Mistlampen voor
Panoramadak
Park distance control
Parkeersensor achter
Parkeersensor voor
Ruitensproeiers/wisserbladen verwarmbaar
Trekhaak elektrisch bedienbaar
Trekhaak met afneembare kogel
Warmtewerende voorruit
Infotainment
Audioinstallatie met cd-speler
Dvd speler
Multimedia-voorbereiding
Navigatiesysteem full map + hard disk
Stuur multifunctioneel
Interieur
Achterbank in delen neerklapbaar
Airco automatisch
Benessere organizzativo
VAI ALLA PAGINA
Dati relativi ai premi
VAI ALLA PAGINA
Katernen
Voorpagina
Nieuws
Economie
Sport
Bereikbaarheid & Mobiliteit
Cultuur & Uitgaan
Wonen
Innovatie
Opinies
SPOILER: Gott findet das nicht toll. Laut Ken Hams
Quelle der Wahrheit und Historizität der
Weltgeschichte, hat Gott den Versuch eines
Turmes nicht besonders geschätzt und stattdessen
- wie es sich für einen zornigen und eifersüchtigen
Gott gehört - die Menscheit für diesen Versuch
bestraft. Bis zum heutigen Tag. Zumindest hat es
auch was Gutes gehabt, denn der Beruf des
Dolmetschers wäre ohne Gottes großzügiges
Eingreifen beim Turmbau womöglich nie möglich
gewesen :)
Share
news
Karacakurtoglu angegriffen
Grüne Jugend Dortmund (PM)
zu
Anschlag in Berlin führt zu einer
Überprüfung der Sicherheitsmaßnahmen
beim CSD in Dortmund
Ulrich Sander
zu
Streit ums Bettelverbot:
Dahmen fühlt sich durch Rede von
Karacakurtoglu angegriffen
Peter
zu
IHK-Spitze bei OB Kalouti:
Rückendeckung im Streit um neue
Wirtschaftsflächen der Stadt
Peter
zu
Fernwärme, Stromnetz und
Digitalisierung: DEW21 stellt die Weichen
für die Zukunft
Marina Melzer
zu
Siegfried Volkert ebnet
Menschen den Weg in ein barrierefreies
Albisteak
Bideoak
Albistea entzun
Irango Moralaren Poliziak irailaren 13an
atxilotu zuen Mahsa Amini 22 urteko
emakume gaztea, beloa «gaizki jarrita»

* * *

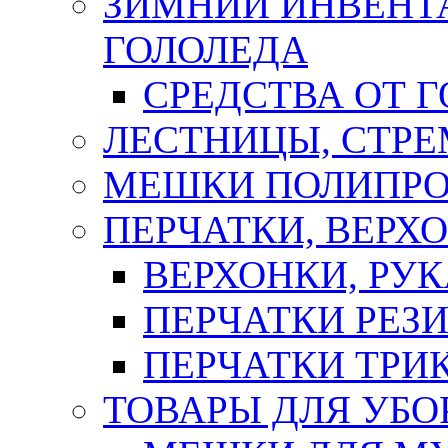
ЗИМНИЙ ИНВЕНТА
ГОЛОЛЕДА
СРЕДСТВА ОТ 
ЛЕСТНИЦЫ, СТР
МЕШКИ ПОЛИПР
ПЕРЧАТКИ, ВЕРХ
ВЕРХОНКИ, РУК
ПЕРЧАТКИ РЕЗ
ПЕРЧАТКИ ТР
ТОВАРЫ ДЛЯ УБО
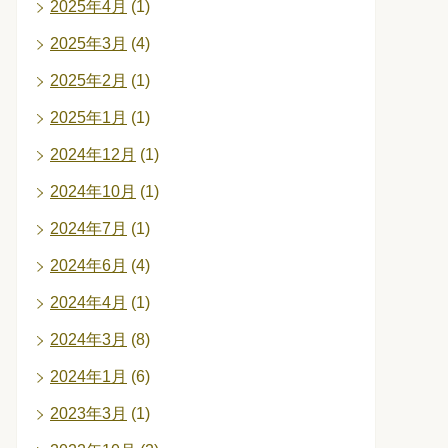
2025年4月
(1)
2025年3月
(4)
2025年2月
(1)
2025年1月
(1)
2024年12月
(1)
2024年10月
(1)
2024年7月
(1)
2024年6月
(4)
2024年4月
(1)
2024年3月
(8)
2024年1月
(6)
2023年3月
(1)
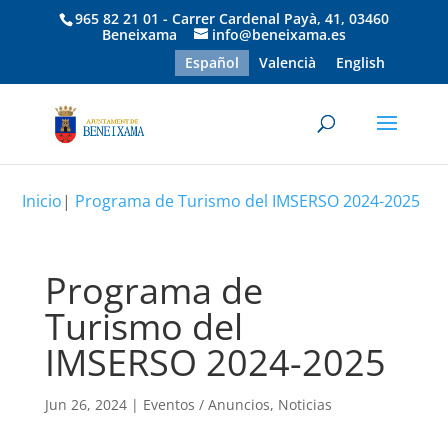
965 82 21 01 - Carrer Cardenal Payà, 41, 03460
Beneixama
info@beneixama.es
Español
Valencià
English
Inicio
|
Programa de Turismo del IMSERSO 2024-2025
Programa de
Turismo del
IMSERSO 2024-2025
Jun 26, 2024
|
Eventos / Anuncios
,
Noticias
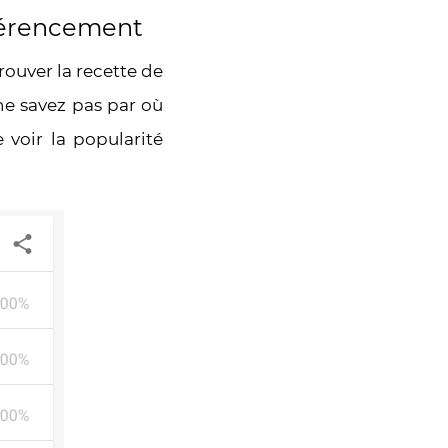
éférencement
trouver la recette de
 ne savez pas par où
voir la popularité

Task prompt - Check each line of the records for the word "nicht" and extract those that contain it.

Solved problem -
SPOILER: Gott findet das nicht toll. Laut Ken Hams
Turmes nicht besonders geschätzt und stattdessen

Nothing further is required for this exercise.